(Stored entries)
-- Opening Marker --
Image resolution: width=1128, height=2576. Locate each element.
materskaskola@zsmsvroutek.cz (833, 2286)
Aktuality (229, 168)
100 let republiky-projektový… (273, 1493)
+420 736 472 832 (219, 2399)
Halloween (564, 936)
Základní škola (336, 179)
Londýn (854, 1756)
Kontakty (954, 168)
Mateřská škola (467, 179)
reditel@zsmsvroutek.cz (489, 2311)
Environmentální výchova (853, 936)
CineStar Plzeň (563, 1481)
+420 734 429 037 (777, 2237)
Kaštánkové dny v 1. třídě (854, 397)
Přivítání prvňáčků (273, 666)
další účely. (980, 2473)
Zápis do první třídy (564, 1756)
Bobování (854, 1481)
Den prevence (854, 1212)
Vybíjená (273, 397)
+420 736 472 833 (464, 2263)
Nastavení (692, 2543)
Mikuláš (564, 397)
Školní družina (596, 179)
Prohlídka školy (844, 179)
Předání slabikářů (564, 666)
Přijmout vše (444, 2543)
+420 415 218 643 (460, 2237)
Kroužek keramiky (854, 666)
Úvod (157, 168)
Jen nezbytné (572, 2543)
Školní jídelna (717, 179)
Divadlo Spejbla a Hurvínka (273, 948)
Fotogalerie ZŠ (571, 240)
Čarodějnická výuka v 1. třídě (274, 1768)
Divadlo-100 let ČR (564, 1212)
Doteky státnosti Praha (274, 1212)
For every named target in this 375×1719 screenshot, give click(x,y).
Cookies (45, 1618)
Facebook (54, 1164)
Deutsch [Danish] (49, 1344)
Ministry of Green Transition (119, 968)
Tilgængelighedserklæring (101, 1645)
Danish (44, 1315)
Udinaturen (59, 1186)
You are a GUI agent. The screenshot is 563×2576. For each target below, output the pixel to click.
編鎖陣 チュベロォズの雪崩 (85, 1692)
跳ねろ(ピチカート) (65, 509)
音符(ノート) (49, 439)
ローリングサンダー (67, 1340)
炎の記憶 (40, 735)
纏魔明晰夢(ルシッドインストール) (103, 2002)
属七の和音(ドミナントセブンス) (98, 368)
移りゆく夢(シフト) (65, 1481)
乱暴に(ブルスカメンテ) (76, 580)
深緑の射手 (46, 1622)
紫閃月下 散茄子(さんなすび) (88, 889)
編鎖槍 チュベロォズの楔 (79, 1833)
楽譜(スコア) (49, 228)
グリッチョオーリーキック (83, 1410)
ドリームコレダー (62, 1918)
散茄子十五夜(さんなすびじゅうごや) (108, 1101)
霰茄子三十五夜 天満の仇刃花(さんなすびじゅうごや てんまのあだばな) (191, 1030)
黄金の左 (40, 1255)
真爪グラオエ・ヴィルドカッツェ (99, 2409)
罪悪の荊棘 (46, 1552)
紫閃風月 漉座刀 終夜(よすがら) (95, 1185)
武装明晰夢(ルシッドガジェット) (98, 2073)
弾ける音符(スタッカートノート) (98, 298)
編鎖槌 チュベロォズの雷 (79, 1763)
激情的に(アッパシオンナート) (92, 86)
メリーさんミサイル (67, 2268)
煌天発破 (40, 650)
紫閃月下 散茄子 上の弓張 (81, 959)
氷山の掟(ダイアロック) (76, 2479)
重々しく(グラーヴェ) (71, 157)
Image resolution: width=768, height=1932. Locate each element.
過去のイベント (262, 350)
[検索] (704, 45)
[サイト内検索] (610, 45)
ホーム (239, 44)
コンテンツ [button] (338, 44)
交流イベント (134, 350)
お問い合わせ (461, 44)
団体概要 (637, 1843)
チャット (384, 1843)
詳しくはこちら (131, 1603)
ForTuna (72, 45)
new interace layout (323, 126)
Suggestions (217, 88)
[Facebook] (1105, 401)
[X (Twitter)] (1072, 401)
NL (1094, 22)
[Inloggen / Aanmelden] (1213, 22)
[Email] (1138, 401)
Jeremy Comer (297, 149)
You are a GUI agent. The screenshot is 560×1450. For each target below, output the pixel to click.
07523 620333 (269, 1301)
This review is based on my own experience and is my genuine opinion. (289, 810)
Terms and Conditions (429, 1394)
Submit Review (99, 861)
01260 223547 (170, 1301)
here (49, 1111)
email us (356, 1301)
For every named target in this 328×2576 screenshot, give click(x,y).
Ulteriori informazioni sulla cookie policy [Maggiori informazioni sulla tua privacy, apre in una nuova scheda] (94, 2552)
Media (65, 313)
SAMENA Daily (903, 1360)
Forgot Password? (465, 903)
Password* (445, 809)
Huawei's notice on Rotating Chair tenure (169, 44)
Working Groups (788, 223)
-- Closing Marker --
* BRIEF
Return only the number of lines in the preceding records that contain the string "height".

* YOUR SOLUTION
2